Success and effort, we’re assured, are inextricably linked. There is no success without effort, and (short of some cruel misfortune) there is no effort without success.

You want something? Then put your back into it. Starting a business? Be prepared to work 20 hour days. This narrative – that sweat is the currency that buys success – is woven deep into our cultural psyche. It’s a narrative that glorifies hard work, and makes it something to be proud of, even to boast about.

But that’s not quite how things work.

Far from being a virtue, in many cases hard effort is a consequence of a flawed approach – and furthermore can be extremely damaging and corrosive to you and the world around you if persisted with.

The truth is that lots successes, in every walk of life, actually emerge quite effortlessly. Yes, they might take time and energy, but that time and energy will not be interpreted as a struggle, or as anything like hard work. It will instead feel like a seemingly effortless flow, where everything clicks together just right, and the outcome emerges almost of its own accord; like it was meant to be.

Such easy successes aren’t fluke, or even the exceptions – they are instead the result of good strategy: where the actions taken are perfectly fitted to the system in which they occur. Like a round peg (your action) fitting into a round hole (the context).

For a very basic example, if you want to get in shape, and find a method which matches your tastes and resources, then the process will be pretty easy – even enjoyable.  But if you force yourself to do something you can’t stand, the likelihood of success drops to near zero, and the feeling of effort increases dramatically.

When graft emerges like this, it is a signal that there is a mismatch between your actions and the situation – a square peg into a round hole as it were. In such scenarios brute force is required to make something succeed in spite of its bad strategy – and therefore such effort shouldn’t be celebrated; it should be taken as a warning that you are on the wrong path.

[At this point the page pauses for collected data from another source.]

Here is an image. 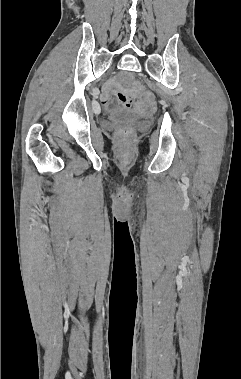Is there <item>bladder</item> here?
Here are the masks:
<instances>
[{
  "label": "bladder",
  "instance_id": "1",
  "mask_svg": "<svg viewBox=\"0 0 241 379\" xmlns=\"http://www.w3.org/2000/svg\"><path fill=\"white\" fill-rule=\"evenodd\" d=\"M109 119L113 122H132L138 119V116L128 110H115L109 113Z\"/></svg>",
  "mask_w": 241,
  "mask_h": 379
}]
</instances>
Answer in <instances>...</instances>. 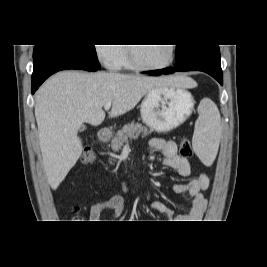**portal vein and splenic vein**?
I'll list each match as a JSON object with an SVG mask.
<instances>
[{
    "label": "portal vein and splenic vein",
    "mask_w": 267,
    "mask_h": 267,
    "mask_svg": "<svg viewBox=\"0 0 267 267\" xmlns=\"http://www.w3.org/2000/svg\"><path fill=\"white\" fill-rule=\"evenodd\" d=\"M110 107H111V102H108V103H106V104L104 105V109H105V110H109Z\"/></svg>",
    "instance_id": "18ae733b"
}]
</instances>
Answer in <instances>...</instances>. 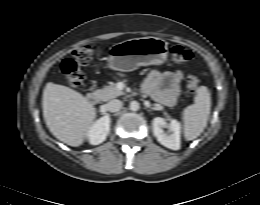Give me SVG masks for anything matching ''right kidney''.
<instances>
[{"label":"right kidney","instance_id":"obj_1","mask_svg":"<svg viewBox=\"0 0 260 205\" xmlns=\"http://www.w3.org/2000/svg\"><path fill=\"white\" fill-rule=\"evenodd\" d=\"M111 120L109 116H103L98 119L88 132V140L92 145H98L106 140L110 132Z\"/></svg>","mask_w":260,"mask_h":205}]
</instances>
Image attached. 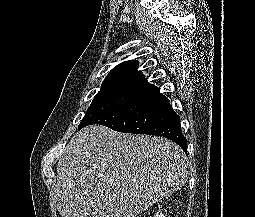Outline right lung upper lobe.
<instances>
[{"mask_svg":"<svg viewBox=\"0 0 255 217\" xmlns=\"http://www.w3.org/2000/svg\"><path fill=\"white\" fill-rule=\"evenodd\" d=\"M137 67L138 62L136 60L122 62L110 71L101 88L116 86L149 87L151 84L137 70Z\"/></svg>","mask_w":255,"mask_h":217,"instance_id":"cb5924a9","label":"right lung upper lobe"}]
</instances>
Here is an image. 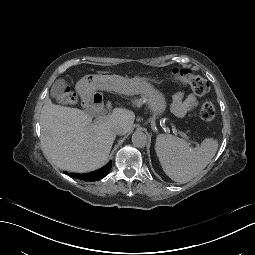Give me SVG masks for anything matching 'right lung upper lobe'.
Segmentation results:
<instances>
[{"label":"right lung upper lobe","mask_w":255,"mask_h":255,"mask_svg":"<svg viewBox=\"0 0 255 255\" xmlns=\"http://www.w3.org/2000/svg\"><path fill=\"white\" fill-rule=\"evenodd\" d=\"M112 167V162H109L108 164H106L104 167H102L101 169L97 170V171H94V172H91V173H85V174H68L70 176H73L75 178H79V179H82V180H88V181H94V180H98L100 179L101 177L107 175L110 171Z\"/></svg>","instance_id":"1"}]
</instances>
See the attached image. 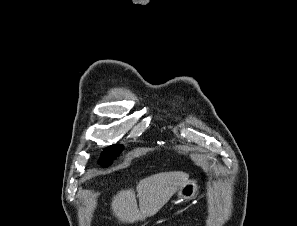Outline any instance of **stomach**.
<instances>
[{"mask_svg":"<svg viewBox=\"0 0 297 226\" xmlns=\"http://www.w3.org/2000/svg\"><path fill=\"white\" fill-rule=\"evenodd\" d=\"M198 193L197 181L189 179L178 191H177V203L185 202L196 197Z\"/></svg>","mask_w":297,"mask_h":226,"instance_id":"1","label":"stomach"}]
</instances>
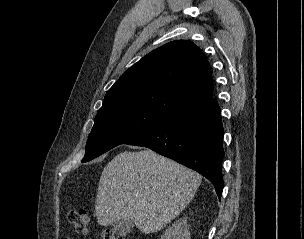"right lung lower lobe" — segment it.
Listing matches in <instances>:
<instances>
[{
	"label": "right lung lower lobe",
	"instance_id": "1",
	"mask_svg": "<svg viewBox=\"0 0 304 239\" xmlns=\"http://www.w3.org/2000/svg\"><path fill=\"white\" fill-rule=\"evenodd\" d=\"M125 144L148 147L189 167L223 191V125L216 98L189 108Z\"/></svg>",
	"mask_w": 304,
	"mask_h": 239
}]
</instances>
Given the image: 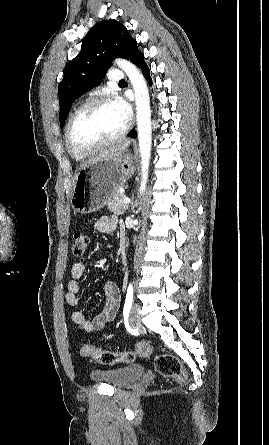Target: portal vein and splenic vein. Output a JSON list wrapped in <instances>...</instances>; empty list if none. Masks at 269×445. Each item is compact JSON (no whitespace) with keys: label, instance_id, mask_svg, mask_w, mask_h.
Returning <instances> with one entry per match:
<instances>
[{"label":"portal vein and splenic vein","instance_id":"portal-vein-and-splenic-vein-1","mask_svg":"<svg viewBox=\"0 0 269 445\" xmlns=\"http://www.w3.org/2000/svg\"><path fill=\"white\" fill-rule=\"evenodd\" d=\"M123 203L124 204H129L130 203V199L128 197L123 198Z\"/></svg>","mask_w":269,"mask_h":445}]
</instances>
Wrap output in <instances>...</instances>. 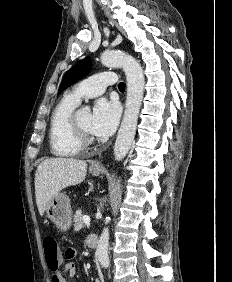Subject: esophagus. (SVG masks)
I'll use <instances>...</instances> for the list:
<instances>
[{
	"mask_svg": "<svg viewBox=\"0 0 232 282\" xmlns=\"http://www.w3.org/2000/svg\"><path fill=\"white\" fill-rule=\"evenodd\" d=\"M92 168H100L101 167V160H96L91 164Z\"/></svg>",
	"mask_w": 232,
	"mask_h": 282,
	"instance_id": "esophagus-1",
	"label": "esophagus"
}]
</instances>
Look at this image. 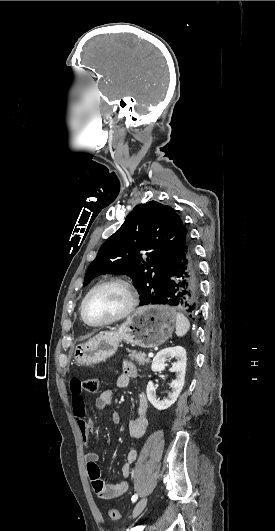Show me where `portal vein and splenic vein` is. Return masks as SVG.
<instances>
[{"label":"portal vein and splenic vein","mask_w":275,"mask_h":531,"mask_svg":"<svg viewBox=\"0 0 275 531\" xmlns=\"http://www.w3.org/2000/svg\"><path fill=\"white\" fill-rule=\"evenodd\" d=\"M148 357H153V353H149Z\"/></svg>","instance_id":"18ae733b"}]
</instances>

Thinking about this in the context of business, if things feel difficult, that shouldn’t be taken as an invitation to “work harder” – quite the opposite.  It should instead be taken as a sign that the market doesn’t value what you are offering. Typically this will mean one of two things:

1- Your idea is a bad idea, meaning that the market doesn’t want it, and therefore won’t pick it up and elevate it

2- Your idea is a duplicate of existing ideas, providing a value that already exists in the market, which is simply another way of failing to add value

In other words, you business has a poor market fit.

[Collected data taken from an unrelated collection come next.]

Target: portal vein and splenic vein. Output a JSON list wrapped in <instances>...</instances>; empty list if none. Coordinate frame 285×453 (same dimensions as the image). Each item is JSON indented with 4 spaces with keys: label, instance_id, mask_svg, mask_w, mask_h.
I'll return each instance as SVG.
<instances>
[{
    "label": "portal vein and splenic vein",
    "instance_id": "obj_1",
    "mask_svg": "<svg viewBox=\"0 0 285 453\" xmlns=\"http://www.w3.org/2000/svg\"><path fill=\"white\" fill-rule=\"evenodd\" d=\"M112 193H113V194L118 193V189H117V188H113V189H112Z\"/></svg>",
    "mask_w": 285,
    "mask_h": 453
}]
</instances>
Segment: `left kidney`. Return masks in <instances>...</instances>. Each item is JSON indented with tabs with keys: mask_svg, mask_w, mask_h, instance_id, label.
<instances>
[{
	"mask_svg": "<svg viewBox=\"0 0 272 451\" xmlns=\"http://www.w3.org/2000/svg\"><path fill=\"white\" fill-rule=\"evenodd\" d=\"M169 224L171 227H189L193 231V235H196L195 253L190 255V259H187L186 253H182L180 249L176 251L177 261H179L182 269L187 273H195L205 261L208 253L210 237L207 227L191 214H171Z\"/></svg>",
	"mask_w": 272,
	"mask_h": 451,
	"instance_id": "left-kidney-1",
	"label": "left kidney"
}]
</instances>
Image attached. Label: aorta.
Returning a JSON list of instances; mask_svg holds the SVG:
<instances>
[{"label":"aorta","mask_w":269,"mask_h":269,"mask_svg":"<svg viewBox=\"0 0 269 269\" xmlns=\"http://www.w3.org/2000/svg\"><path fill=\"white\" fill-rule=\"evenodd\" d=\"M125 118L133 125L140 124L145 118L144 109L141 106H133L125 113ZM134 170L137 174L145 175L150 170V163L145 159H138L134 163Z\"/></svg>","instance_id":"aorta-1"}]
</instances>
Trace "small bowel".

Now businesses like this aren’t necessarily doomed to failure, but they will have to apply brute force to succeed. For example I remember earlier in my career working with a large corporate who wanted to enter a particular category which was in growth. To do this, rather than thinking of a way they could add new value to the market and diversify it, they produced a product which was completely generic and provided no incremental value whatsoever. Would a product like this be able to succeed effortlessly? Certainly not – and that’s why they had to spend more than £100 million on marketing and retailer incentives in order to force the product into the market. Money, naturally, is a unit of effort – so this was their equivalent of an entrepreneur working day and night to force a bad idea.

Needless to say if their idea had been well fitted to the market – a round peg in a round hole – far less effort would have been required.

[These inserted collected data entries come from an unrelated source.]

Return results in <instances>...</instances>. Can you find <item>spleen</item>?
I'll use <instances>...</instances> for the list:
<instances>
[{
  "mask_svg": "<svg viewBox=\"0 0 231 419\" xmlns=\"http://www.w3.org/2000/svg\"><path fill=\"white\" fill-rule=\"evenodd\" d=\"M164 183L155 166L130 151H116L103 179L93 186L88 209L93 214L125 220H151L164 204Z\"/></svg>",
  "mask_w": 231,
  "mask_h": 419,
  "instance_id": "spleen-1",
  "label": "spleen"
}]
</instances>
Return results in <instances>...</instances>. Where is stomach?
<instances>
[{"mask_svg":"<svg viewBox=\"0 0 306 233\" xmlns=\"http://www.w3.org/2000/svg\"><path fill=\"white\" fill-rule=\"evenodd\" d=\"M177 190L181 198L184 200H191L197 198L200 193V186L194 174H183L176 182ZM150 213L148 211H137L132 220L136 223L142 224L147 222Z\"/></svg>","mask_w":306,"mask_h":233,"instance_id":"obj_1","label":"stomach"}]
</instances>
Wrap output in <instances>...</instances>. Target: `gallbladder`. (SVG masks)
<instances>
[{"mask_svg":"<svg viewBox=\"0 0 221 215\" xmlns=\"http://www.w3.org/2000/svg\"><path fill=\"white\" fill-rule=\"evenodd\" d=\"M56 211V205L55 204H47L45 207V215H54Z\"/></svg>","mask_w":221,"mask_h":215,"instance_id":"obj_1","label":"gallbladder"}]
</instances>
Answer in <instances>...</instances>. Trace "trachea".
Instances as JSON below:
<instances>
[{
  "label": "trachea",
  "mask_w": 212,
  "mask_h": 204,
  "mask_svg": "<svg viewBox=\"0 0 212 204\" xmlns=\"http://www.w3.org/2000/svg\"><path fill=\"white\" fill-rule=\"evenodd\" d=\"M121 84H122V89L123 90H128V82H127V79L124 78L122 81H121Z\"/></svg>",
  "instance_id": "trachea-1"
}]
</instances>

For an example of that, look at the emergence of Halo Top, the low calorie ice cream brand.  After a few years of largely unsuccessful experimentation, they eventually managed to get things correctly aligned resulting in a sudden unexpected 2,500% growth in 2016 – on the path to becoming the number 1 ice cream in the USA. As their founder observed, “From there it seemed to take on a life of its own. It grew quickly and it very much shocked us”.

“Shocking ease” like this is the consequence of strategic wisdom and alignment of action with situation – of “system fit”.

Ease is not the only reason to avoid effort. It’s also important to do so because effort can be extremely destructive – to you and to other parties.

The only way you can force something to succeed which can’t succeed of its own accord is, in essence, to “break the system”; making it in some way less healthy in order to accommodate your bad idea.

In the case of the nameless corporation I mentioned earlier, their success (if you can call it that), came at the expense of that market. They lowered the quality and variety of options on offer to consumers and encouraged the pathologies of paying for listings and permanent deep-discounting. This kind of “crony corporatism” is bad for brands and customers, as well as being extremely costly for the guilty party – all of which could have been avoided if a good strategy had been in place.

Ultimately your job is to be like water, effortlessly flowing down a mountainside by following the contours of the land – rather than bulldozing it in order to plot a path of your choosing.

If you’re finding it tough, finding it a struggle, don’t interpret it as some noble rite of passage, the hero’s journey, or – worst of all – “hustle”. Instead see it for what it is: a sign. A sign you are following the wrong path.

Because for the most part, when something’s right it just comes. Maybe not quickly, but certainly pleasantly and fluidly – and in a manner that will enrich both you and those your idea touches.